== Data supplied ==
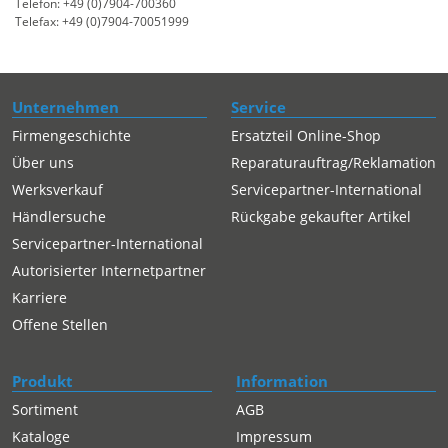
Telefon: +49 (0)7904-700360
Telefax: +49 (0)7904-70051999
Unternehmen
Service
Firmengeschichte
Ersatzteil Online-Shop
Über uns
Reparaturauftrag/Reklamation
Werksverkauf
Servicepartner-International
Händlersuche
Rückgabe gekaufter Artikel
Servicepartner-International
Autorisierter Internetpartner
Karriere
Offene Stellen
Produkt
Information
Sortiment
AGB
Kataloge
Impressum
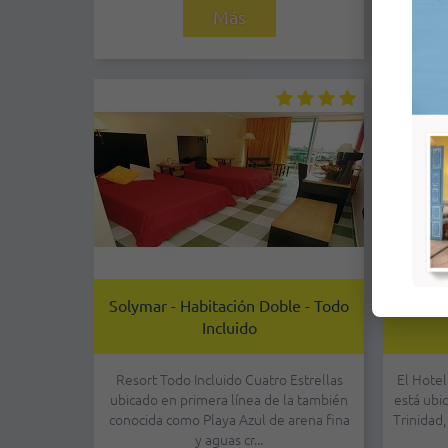
Más
Solymar - Habitación Doble - Todo
Trinidad
Incluido
Resort Todo Incluido Cuatro Estrellas
El Hotel
ubicado en primera línea de la también
está ubi
conocida como Playa Azul de arena fina
Trinidad,
y aguas cr...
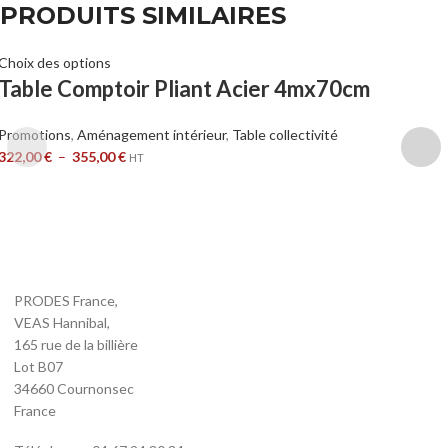
PRODUITS SIMILAIRES
Choix des options
Table Comptoir Pliant Acier 4mx70cm
Promotions
,
Aménagement intérieur
,
Table collectivité
322,00
€
–
355,00
€
HT
PRODES France,
VEAS Hannibal,
165 rue de la billière
Lot B07
34660 Cournonsec
France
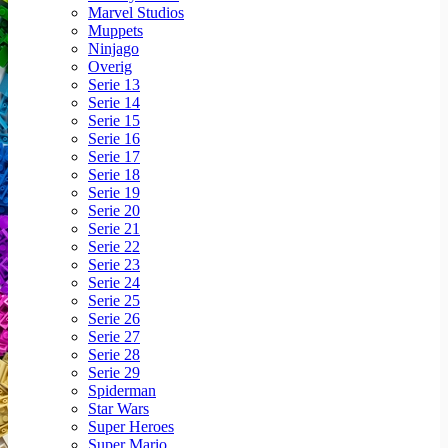
Marvel Studios
Muppets
Ninjago
Overig
Serie 13
Serie 14
Serie 15
Serie 16
Serie 17
Serie 18
Serie 19
Serie 20
Serie 21
Serie 22
Serie 23
Serie 24
Serie 25
Serie 26
Serie 27
Serie 28
Serie 29
Spiderman
Star Wars
Super Heroes
Super Mario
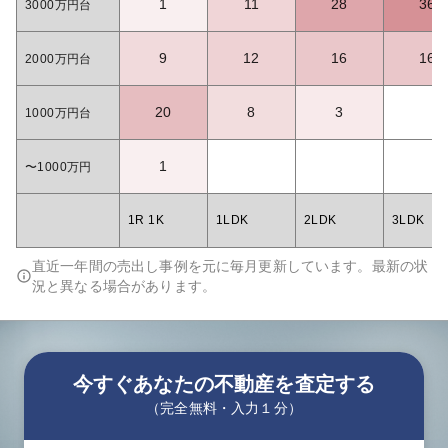
1
11
28
36
3000万円台
9
12
16
16
2000万円台
20
8
3
1000万円台
1
〜1000万円
1R 1K
1LDK
2LDK
3LDK
直近一年間の売出し事例を元に毎月更新しています。最新の状
況と異なる場合があります。
今すぐあなたの不動産を査定する
（完全無料・入力１分）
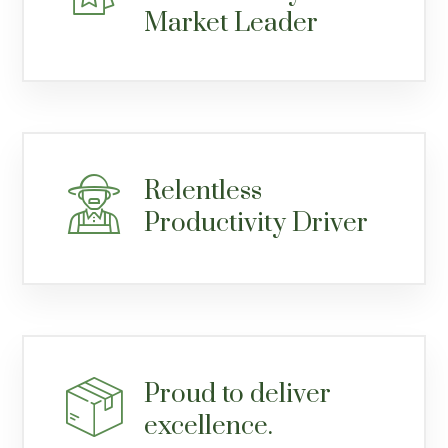
Market Leader
Relentless
Productivity Driver
Proud to deliver
excellence.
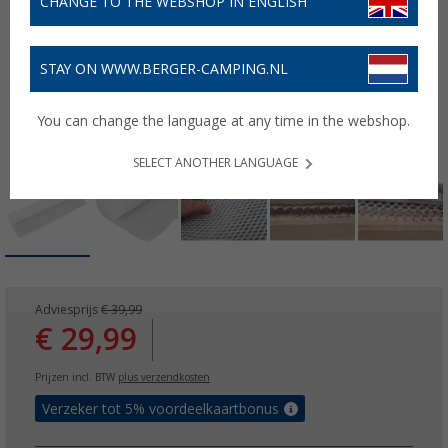
CHANGE TO THE WEBSHOP IN ENGLISH
STAY ON WWW.BERGER-CAMPING.NL
You can change the language at any time in the webshop.
SELECT ANOTHER LANGUAGE
Adviesprijs
€ 39,99
€ 29,99
Prijzen incl. BTW
plus verzendkosten
Verzeker tot 5% voordeelkaartbonus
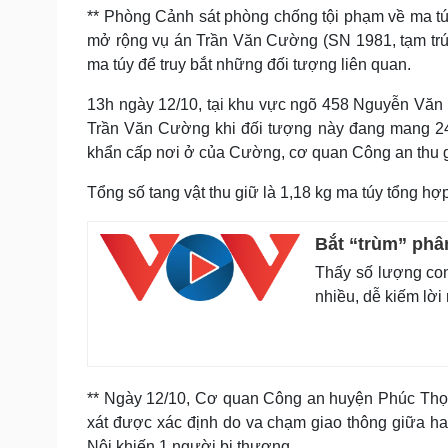
** Phòng Cảnh sát phòng chống tội phạm về ma tú
mở rộng vụ án Trần Văn Cường (SN 1981, tạm trú
ma túy để truy bắt những đối tượng liên quan.
13h ngày 12/10, tại khu vực ngõ 458 Nguyễn Văn L
Trần Văn Cường khi đối tượng này đang mang 24
khẩn cấp nơi ở của Cường, cơ quan Công an thu gi
Tổng số tang vật thu giữ là 1,18 kg ma túy tổng hợ
Bắt “trùm” phân
Thấy số lượng con
nhiều, dễ kiếm lờ
** Ngày 12/10, Cơ quan Công an huyện Phúc Thọ, 
xát được xác định do va chạm giao thông giữa 
Nội khiến 1 người bị thương.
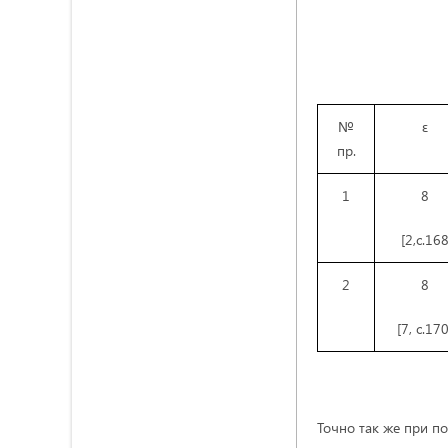
№
ε
пр.
1
8
[2,с.168
2
8
[7, с.170
Точно так же при п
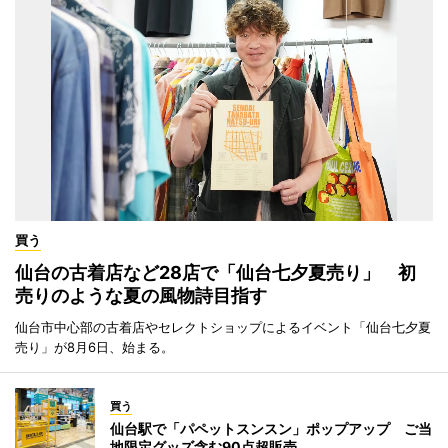
買う
仙台の古着店など28店で「仙台七夕夏売り」 初
売りのような夏の風物詩目指す
仙台市中心部の古着店やセレクトショップによるイベント「仙台七夕夏
売り」が8月6日、始まる。
買う
仙台駅で「パペットスンスン」ポップアップ ご当
地限定グッズ含む90点超販売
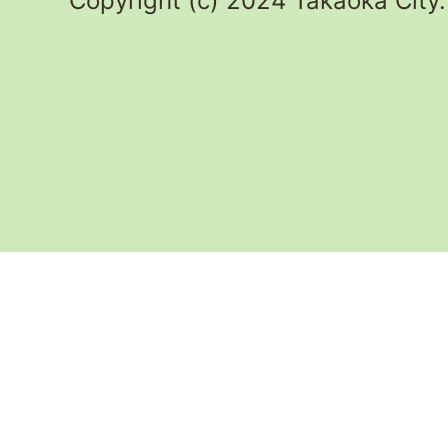
Copyright (c) 2024 Takaoka City.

== About this exercise ==
Look through the records above for the string "Trần", then copy every line that has it.

== Task output ==
mở rộng vụ án Trần Văn Cường (SN 1981, tạm trú
Trần Văn Cường khi đối tượng này đang mang 24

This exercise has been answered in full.